東京出張と「銀輪に花束を」2010-12-22 22:15

東京出張から帰って参りました。

昨日は午前5時15分起床、午前7時発の新幹線に乗って東京へ。
サドルの上に10時間以上いても平気だけど、電車や飛行機に乗るのはあまり好きじゃない。霧が深かったが、関ヶ原を通過するときに霧が取り払われ伊吹山をくっきりと望むことができる。
伊吹山

来年の4月には、この伊吹山ドライブウェイをタラタラとロードバイクで上っていることでしょう。
この調子だと富士山も眺めることができるなと思っていたが、名古屋を通過して気づくと新横浜・・・。爆睡しておりました。

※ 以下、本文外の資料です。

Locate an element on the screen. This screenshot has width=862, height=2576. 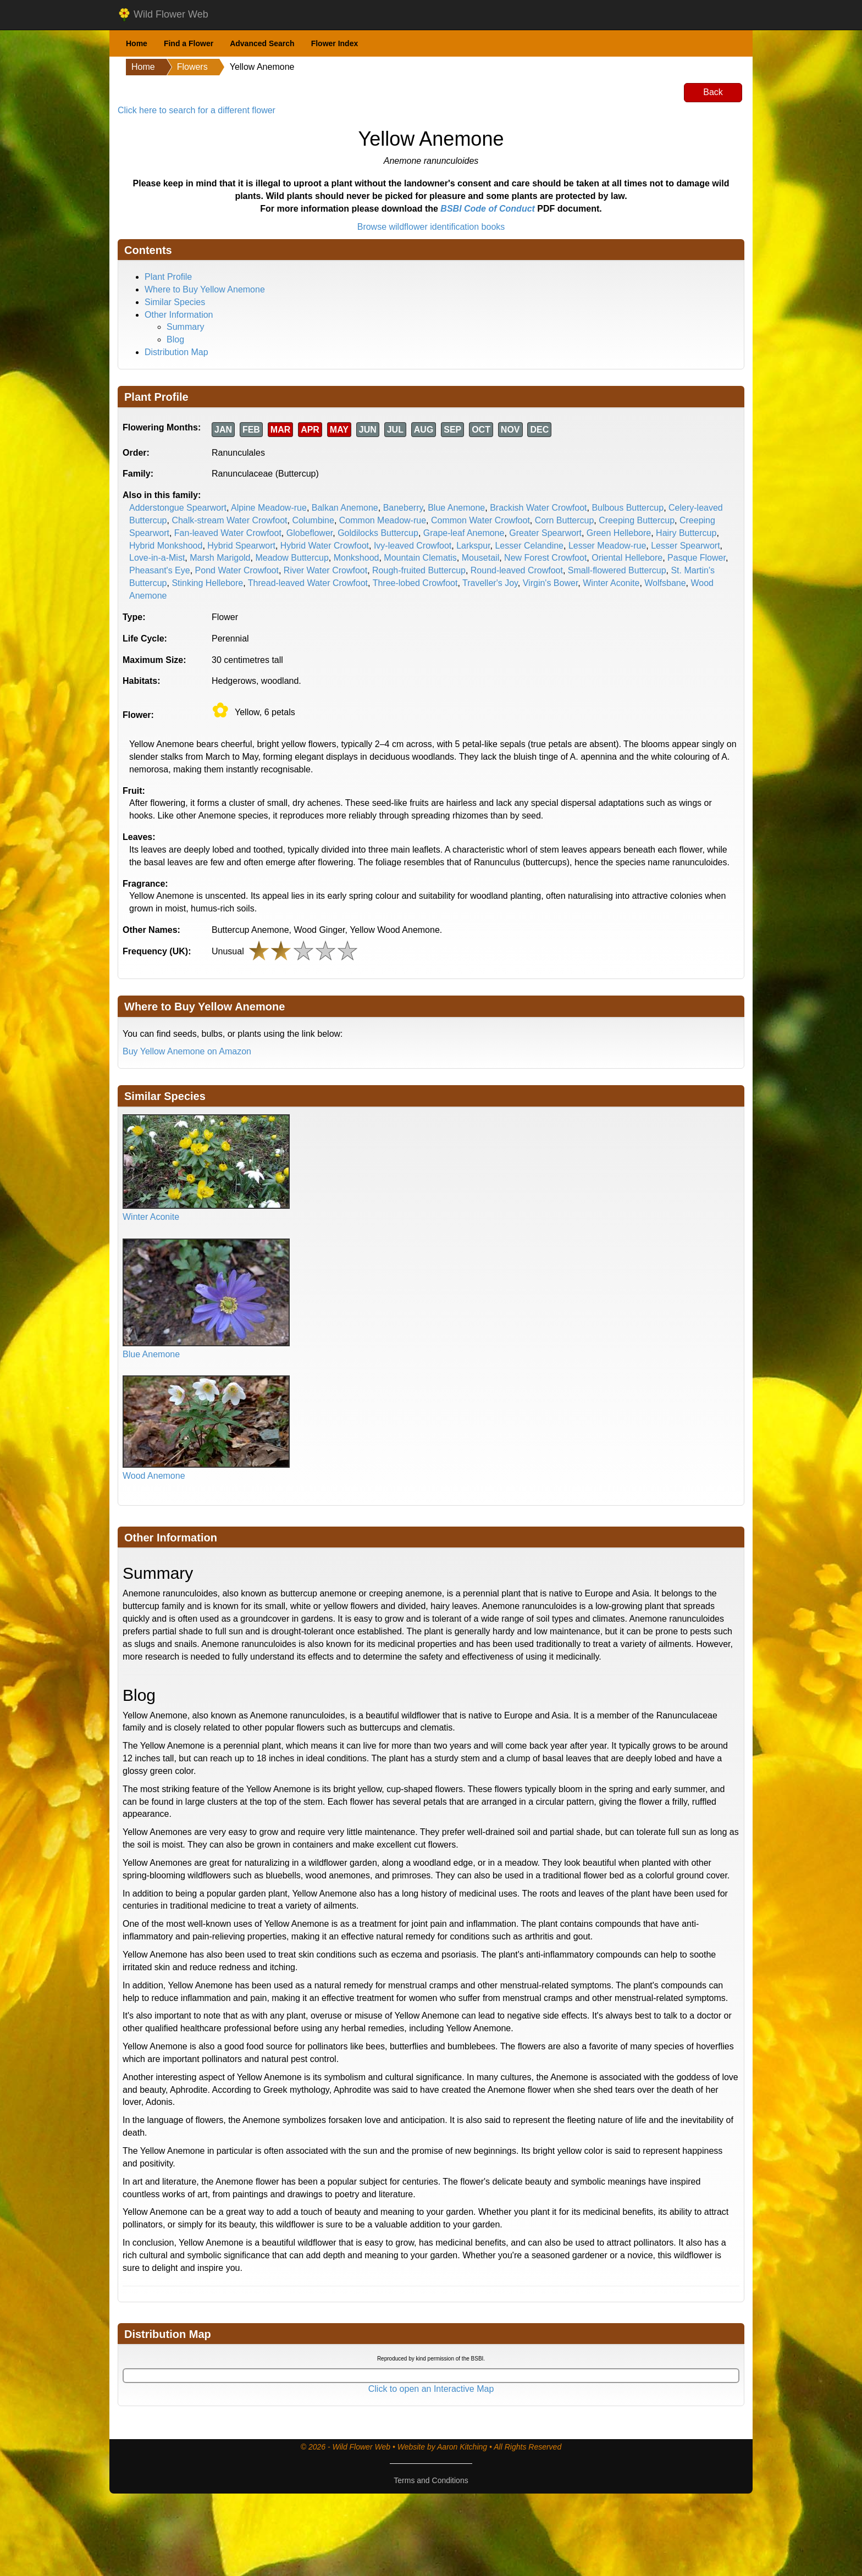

仕事を終えて、半蔵門のホテルに投宿して忘れないうちに仕事のメモ書きをします。
まるで勤勉なサラリーマンみたいです、わたくし(爆

雨が降り始めたので近場で夕食をとって、コンビニでビールやおつまみを買い込んでホテルで読書。
銀輪に花束を (小学館文庫)
斎藤純さんのロードバイク短篇小説集。半蔵門の書店で購入して、ビールを飲みながら読み進めていく。
読みやすい短篇なので2回通読。感傷的な文体が続くけど、ロードバイクに乗り始めると感傷的な人はよりその傾向が強くなるのかもしれない。私もその傾向がある。

気に入ったところを勝手にいくつかピックアップ。


彼は一人で何かをすることがまったく苦にならなかった。ロードバイクで走るときも、「一人では走れない」あるいは「走ろうという気にならない」という仲間が少なくない中で、彼は一人で黙々と走った。
ーーー中略ーーー
そして、彼はいつか学んでいた。孤独を癒してくれるのは、孤独でしかないことを。

(同書47頁)

物心着いた頃から、ほとんど友人がなく、社交的でないので和して楽しむということがほとんどなかった。そんな性格が大人になって変わるわけでもない。
時折、ゾッとするほど鉄錆の匂いのする孤独を感じることはあるけど、それを別のもので埋めようとは思わない。
山やロードバイクと出会って、どっかで生きる力を与えられているような気がする。

彼は自分のロードバイクの性能には満足している。残る問題は「俺にある」と認めている。ロードバイクは乗り手の実力と相応の力しか発揮しない。
(同書48頁)
身も蓋もないけど、事実でしょう(笑 
私も、いまさらトライアスリートにはなれない。
そういえばアスリートの次男が「村上春樹のマラソン本読んだけど、走るときにあんなことは考えていないな。いかに早くこの時間を乗り切るかだけ考えている」と話していた。ダイレクトに身体とリンクするトレイルランやマラソンが魅力的なのは、若者の特権だろう。

ロードバイクの走行感覚は不思議なほど飛翔感を伴う。ことに坂道を下っているときはその感覚が強まる。
その飛翔感にも懐かしさをしばしば感じる。
当然ながら、私は鳥のように自分の力で飛んだことはない。それなのに、遙か昔に飛んでいたときの感覚として懐かしく感じられる。

(同書185頁)
ロードバイクでスピードを上げると路面上でゴーッとホイールから低音を発するのも好きです、わたし。それと草むらから飛び出した鳥と平行して走っているときに、飛翔感を感じますね。

人生や仕事に疲れたとき、読み返しそうな短篇集です(苦笑


今日は仕事を終えて、新幹線で帰宅。途中、富士山が雪を戴いている。
そのあと爆睡して、夕暮れの伊吹山を眺めることができなかった。

それにしても今日の東京は汗ばむほどの暖かさで、冬至だと忘れるほどでした。

帰阪後、阪急地下の「土佐料理・司」で鰹のタタキなどで夕食(今日は家族はみな外食の日)。以前より本格的な土佐料理になっているような気がする。

明日は軽くロードバイクで走ろう。